By Juan Ramon Rios
Highbridge Community Life Center
As a child I always enjoyed going to our Bronx beaches and parks with my family. While affluent children enjoyed collecting seashells by the seashore, I remember fondly picking up cigarette butts so we could spell out our names with them. Little did we know of the harms of secondhand smoke and the impact discarded cigarette filters would have on our environment.

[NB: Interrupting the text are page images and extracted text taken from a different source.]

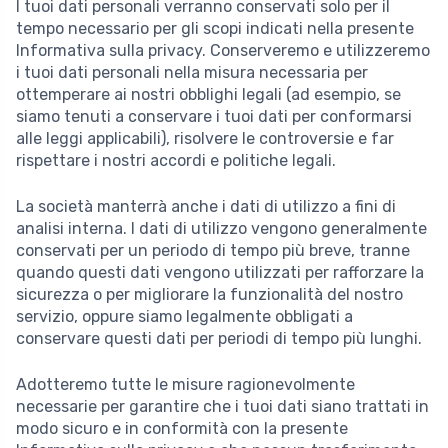
I tuoi dati personali verranno conservati solo per il
tempo necessario per gli scopi indicati nella presente
Informativa sulla privacy. Conserveremo e utilizzeremo
i tuoi dati personali nella misura necessaria per
ottemperare ai nostri obblighi legali (ad esempio, se
siamo tenuti a conservare i tuoi dati per conformarsi
alle leggi applicabili), risolvere le controversie e far
rispettare i nostri accordi e politiche legali.
La società manterrà anche i dati di utilizzo a fini di
analisi interna. I dati di utilizzo vengono generalmente
conservati per un periodo di tempo più breve, tranne
quando questi dati vengono utilizzati per rafforzare la
sicurezza o per migliorare la funzionalità del nostro
servizio, oppure siamo legalmente obbligati a
conservare questi dati per periodi di tempo più lunghi.
Adotteremo tutte le misure ragionevolmente
necessarie per garantire che i tuoi dati siano trattati in
modo sicuro e in conformità con la presente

The facts are indisputable and alarming. Smoking kills more New Yorkers each year than AIDS, drugs, homicide and suicide combined, and the Bronx has one of the highest rates of tobacco use in the city. Secondhand smoke is a known Class A carcinogen. Even brief exposure to secondhand smoke can lead to more frequent asthma attacks in asthmatic children. Cigarette butts are toxic, slow to decompose, costly to manage and growing in volume; 75 percent of the litter found on NYC beaches is cigarette butts, and it takes over a year and a half for a cigarette filter to decompose.
I am pleased to announce that NYC residents and policymakers are taking a strong unified stand to protect our children and environment. In the fall, the City Council introduced legislation to make our public parks and beaches smoke-free. Highbridge Community Life Center, a community based organization serving Bronx residents’ concerns and needs for over 30 years, has joined the Bronx Smoke-Free Partnership in bringing awareness to the community and its leadership about the dangers of secondhand smoke and the impact cigarettes have on our parks and beaches. Indeed, Highbridge Life has recently secured a unanimous vote by the Health Committee of Community Board #4 for a “letter of support” to prohibit smoking on our public beaches and in our parks.
With legislation in the works, our children could soon have the right to play on beaches and in parks that are smoke-free and clean.